EXTRACTED DATA below:

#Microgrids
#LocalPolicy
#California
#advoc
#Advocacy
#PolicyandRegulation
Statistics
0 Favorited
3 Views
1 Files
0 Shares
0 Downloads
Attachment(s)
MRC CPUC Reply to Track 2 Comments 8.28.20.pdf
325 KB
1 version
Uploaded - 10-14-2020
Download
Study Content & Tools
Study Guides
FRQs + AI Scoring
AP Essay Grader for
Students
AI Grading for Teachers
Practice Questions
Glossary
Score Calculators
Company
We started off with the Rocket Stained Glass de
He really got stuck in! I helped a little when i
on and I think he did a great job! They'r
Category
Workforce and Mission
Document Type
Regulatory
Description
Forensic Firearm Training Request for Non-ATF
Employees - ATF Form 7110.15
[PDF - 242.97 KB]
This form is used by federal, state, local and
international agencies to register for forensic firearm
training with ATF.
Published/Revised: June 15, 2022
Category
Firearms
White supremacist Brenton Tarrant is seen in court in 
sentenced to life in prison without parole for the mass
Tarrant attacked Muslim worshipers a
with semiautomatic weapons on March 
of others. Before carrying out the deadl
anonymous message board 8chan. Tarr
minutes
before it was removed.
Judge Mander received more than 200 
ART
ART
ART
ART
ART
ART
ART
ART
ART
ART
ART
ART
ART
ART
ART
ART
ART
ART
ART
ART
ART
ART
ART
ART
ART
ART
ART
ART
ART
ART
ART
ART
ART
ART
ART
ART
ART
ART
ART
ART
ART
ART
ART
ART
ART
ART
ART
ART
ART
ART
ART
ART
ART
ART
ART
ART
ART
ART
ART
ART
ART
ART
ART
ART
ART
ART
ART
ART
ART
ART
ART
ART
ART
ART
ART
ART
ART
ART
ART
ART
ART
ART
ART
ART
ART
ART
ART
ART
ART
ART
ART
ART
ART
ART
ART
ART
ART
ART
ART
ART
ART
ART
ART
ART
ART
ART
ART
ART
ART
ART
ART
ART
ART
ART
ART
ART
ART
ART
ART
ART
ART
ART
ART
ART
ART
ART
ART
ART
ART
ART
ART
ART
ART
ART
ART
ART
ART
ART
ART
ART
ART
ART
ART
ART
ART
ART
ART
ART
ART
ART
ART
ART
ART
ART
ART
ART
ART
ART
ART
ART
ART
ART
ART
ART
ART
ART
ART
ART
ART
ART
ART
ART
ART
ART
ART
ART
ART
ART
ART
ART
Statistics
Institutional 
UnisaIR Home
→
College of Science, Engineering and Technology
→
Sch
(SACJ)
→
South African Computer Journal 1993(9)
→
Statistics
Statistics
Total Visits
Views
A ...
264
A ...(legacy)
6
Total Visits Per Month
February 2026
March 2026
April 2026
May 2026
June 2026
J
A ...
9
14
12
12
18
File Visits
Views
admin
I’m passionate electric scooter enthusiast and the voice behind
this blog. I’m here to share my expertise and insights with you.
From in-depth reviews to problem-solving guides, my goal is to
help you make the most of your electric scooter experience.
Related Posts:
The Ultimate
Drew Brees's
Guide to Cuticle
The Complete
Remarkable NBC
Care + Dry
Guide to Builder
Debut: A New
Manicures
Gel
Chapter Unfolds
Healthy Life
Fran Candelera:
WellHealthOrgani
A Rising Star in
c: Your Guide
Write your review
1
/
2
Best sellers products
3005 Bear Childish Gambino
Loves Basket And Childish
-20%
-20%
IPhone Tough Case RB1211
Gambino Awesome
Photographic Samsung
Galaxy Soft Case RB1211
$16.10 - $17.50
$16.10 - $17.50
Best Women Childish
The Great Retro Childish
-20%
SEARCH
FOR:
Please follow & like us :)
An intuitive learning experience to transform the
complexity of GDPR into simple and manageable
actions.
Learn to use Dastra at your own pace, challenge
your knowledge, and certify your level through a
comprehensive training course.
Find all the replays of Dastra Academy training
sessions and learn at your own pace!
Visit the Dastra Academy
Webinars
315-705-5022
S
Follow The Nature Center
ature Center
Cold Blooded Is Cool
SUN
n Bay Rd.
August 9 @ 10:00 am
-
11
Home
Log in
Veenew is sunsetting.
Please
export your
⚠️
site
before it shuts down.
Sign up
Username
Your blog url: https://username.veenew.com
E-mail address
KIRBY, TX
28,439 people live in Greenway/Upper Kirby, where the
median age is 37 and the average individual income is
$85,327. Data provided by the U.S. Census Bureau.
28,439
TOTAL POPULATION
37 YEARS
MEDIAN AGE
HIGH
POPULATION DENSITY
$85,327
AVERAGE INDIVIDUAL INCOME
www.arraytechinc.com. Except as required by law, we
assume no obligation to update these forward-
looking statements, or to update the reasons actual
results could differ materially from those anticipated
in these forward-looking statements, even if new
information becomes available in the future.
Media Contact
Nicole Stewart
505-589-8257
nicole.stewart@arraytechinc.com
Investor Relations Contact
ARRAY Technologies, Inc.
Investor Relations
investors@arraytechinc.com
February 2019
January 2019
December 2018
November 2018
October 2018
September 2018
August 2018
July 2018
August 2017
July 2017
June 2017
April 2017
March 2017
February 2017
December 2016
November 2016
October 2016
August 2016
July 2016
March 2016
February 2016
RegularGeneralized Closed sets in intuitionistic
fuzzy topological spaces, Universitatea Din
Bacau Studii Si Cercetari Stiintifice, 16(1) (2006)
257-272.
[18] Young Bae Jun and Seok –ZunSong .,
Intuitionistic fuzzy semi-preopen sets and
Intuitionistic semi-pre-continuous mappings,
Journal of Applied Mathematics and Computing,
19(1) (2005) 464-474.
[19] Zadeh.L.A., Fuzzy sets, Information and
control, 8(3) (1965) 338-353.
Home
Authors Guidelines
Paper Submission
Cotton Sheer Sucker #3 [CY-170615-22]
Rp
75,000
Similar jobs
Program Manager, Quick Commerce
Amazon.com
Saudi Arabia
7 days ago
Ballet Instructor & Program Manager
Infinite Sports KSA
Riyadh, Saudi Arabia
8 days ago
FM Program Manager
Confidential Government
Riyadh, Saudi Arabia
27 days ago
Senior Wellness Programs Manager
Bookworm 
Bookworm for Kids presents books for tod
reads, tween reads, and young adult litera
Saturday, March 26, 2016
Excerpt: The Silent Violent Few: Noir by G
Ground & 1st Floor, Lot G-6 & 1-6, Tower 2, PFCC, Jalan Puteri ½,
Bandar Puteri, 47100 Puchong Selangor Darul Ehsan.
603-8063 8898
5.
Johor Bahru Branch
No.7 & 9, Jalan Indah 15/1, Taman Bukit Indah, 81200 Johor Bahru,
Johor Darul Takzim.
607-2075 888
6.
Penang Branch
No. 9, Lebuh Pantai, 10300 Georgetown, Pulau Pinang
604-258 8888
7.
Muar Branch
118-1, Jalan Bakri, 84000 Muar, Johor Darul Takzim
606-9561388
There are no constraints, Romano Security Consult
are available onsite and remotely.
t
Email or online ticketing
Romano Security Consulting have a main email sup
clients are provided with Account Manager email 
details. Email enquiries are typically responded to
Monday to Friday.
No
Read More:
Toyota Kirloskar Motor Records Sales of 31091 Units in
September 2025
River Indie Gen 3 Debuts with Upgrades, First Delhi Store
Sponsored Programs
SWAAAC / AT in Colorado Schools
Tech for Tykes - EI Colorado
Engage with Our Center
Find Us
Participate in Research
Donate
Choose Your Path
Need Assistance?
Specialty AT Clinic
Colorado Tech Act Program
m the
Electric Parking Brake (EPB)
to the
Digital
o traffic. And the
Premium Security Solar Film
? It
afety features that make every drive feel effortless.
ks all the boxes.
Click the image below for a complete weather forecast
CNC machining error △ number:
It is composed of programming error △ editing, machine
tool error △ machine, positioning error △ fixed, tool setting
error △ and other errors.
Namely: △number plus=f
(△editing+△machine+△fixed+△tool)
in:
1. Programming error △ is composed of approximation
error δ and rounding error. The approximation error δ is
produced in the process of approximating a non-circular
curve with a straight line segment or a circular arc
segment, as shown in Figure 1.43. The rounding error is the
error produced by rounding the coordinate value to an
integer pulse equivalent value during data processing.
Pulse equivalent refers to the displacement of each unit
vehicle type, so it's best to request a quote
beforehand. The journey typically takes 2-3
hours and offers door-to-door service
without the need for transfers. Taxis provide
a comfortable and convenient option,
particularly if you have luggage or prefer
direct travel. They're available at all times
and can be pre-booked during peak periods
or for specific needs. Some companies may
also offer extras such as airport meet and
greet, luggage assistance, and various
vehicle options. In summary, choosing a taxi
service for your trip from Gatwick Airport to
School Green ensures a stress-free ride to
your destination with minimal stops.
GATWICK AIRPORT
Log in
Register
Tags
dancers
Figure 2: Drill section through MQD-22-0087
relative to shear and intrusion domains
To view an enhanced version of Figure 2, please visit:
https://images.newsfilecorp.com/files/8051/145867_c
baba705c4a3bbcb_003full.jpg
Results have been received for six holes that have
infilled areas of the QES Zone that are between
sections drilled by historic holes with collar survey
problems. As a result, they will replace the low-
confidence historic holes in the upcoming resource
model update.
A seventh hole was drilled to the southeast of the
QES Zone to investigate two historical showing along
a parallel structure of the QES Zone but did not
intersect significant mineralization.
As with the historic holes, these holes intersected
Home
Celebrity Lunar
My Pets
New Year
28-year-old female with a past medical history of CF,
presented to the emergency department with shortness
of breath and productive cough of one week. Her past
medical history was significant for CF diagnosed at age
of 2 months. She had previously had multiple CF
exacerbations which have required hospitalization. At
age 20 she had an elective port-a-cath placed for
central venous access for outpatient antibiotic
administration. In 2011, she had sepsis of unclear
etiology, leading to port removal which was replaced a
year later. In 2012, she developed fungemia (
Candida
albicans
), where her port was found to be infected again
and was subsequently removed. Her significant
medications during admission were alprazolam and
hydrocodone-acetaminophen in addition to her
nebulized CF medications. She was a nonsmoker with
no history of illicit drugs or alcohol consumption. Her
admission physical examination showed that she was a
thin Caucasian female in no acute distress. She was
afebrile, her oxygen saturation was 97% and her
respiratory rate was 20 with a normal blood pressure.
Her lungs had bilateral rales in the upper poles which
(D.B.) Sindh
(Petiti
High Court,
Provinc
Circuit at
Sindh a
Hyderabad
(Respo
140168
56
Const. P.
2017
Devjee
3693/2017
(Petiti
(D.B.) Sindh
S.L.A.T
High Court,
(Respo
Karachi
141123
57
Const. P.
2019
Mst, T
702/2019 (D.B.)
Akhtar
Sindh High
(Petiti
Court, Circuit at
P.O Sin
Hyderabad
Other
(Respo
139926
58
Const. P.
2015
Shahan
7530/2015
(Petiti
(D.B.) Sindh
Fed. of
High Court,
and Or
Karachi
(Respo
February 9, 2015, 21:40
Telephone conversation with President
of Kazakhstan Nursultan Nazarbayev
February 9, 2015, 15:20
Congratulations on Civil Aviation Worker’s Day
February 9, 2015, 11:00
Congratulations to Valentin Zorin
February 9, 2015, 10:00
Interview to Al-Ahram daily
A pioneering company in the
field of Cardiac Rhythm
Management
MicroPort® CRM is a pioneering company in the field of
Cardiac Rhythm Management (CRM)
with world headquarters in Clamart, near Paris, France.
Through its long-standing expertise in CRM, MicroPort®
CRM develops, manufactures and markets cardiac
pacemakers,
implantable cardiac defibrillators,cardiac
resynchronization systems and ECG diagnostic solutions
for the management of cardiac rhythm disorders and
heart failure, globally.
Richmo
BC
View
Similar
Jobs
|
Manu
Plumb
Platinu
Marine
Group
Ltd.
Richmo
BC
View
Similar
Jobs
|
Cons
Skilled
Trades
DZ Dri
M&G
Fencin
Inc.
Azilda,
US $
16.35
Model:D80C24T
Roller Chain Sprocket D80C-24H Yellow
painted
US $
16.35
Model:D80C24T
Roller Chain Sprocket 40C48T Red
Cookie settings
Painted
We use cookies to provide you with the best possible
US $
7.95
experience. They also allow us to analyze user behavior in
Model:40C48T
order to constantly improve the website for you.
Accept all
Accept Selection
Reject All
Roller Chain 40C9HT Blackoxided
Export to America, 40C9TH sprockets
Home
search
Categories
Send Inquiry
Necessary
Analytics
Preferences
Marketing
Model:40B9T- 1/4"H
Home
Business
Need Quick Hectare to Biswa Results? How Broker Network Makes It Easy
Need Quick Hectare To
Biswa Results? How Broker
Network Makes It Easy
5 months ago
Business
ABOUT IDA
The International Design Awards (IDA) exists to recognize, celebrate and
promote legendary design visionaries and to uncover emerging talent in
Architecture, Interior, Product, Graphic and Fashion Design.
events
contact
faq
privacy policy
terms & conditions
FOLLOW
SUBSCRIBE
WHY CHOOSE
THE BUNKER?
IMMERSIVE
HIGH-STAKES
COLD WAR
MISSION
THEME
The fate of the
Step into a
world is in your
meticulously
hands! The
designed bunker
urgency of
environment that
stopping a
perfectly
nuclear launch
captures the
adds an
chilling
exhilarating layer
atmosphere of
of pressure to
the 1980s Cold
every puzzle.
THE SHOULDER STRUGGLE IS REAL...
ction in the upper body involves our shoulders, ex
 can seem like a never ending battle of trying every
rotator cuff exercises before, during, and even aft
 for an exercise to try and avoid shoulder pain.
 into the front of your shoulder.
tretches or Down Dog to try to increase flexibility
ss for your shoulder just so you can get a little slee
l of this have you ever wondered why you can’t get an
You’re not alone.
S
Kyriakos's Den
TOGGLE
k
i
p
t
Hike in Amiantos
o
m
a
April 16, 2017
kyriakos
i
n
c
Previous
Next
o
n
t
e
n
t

End of EXTRACTED DATA.

**WHAT TO WORK ON**
Out of the records above, pull each line containing the word "have".

**COMPLETED TASK**
Romano Security Consulting have a main email sup
particularly if you have luggage or prefer
Results have been received for six holes that have
exacerbations which have required hospitalization. At
l of this have you ever wondered why you can’t get an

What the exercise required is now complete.